- Opening Delimiter -
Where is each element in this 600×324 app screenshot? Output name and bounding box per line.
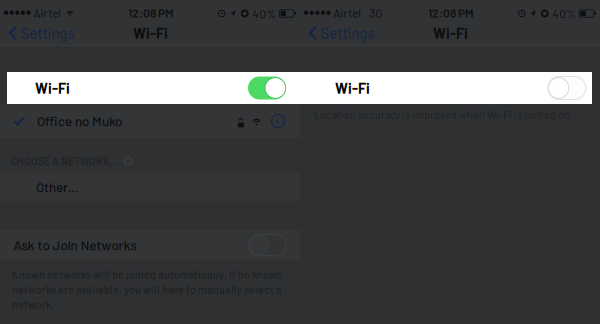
button[interactable]: Other… — [0, 173, 300, 201]
button[interactable]: Office no Muko — [0, 104, 300, 138]
staticText: Wi-Fi — [133, 24, 168, 42]
staticText: Wi-Fi — [335, 79, 370, 97]
staticText: Office no Muko — [37, 113, 122, 129]
staticText: Ask to Join Networks — [14, 237, 136, 253]
staticText: Airtel — [333, 6, 361, 20]
staticText: Wi-Fi — [35, 79, 70, 97]
button[interactable]: Wi-Fi — [0, 72, 300, 104]
button[interactable]: Settings — [300, 19, 380, 47]
staticText: 40% — [252, 6, 276, 21]
button[interactable]: Wi-Fi — [300, 72, 600, 104]
button[interactable]: Settings — [0, 19, 80, 47]
button[interactable]: Ask to Join Networks — [0, 230, 300, 260]
staticText: Location accuracy is improved when Wi-Fi… — [314, 108, 573, 121]
staticText: Wi-Fi — [433, 24, 468, 42]
staticText: 12:08 PM — [428, 6, 474, 20]
staticText: Other… — [36, 179, 79, 195]
staticText: 12:08 PM — [128, 6, 174, 20]
staticText: Known networks will be joined automatica… — [12, 268, 283, 311]
staticText: 40% — [552, 6, 576, 21]
staticText: 3G — [369, 6, 382, 20]
staticText: CHOOSE A NETWORK… — [11, 155, 119, 167]
staticText: Settings — [320, 24, 374, 42]
staticText: Settings — [20, 24, 74, 42]
staticText: Airtel — [33, 6, 61, 20]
- Closing Delimiter -
* **Exercise**:
Copy out the lines above unchanged. Skip the images.

* **Result of this exercise**:
Where is each element in this 600×324 app screenshot? Output name and bounding box per line.
button[interactable]: Other… — [0, 173, 300, 201]
button[interactable]: Office no Muko — [0, 104, 300, 138]
staticText: Wi-Fi — [133, 24, 168, 42]
staticText: Wi-Fi — [335, 79, 370, 97]
staticText: Office no Muko — [37, 113, 122, 129]
staticText: Ask to Join Networks — [14, 237, 136, 253]
staticText: Airtel — [333, 6, 361, 20]
staticText: Wi-Fi — [35, 79, 70, 97]
button[interactable]: Wi-Fi — [0, 72, 300, 104]
button[interactable]: Settings — [300, 19, 380, 47]
staticText: 40% — [252, 6, 276, 21]
button[interactable]: Wi-Fi — [300, 72, 600, 104]
button[interactable]: Settings — [0, 19, 80, 47]
button[interactable]: Ask to Join Networks — [0, 230, 300, 260]
staticText: Location accuracy is improved when Wi-Fi… — [314, 108, 573, 121]
staticText: Wi-Fi — [433, 24, 468, 42]
staticText: 12:08 PM — [428, 6, 474, 20]
staticText: Other… — [36, 179, 79, 195]
staticText: 12:08 PM — [128, 6, 174, 20]
staticText: Known networks will be joined automatica… — [12, 268, 283, 311]
staticText: 40% — [552, 6, 576, 21]
staticText: 3G — [369, 6, 382, 20]
staticText: CHOOSE A NETWORK… — [11, 155, 119, 167]
staticText: Settings — [320, 24, 374, 42]
staticText: Settings — [20, 24, 74, 42]
staticText: Airtel — [33, 6, 61, 20]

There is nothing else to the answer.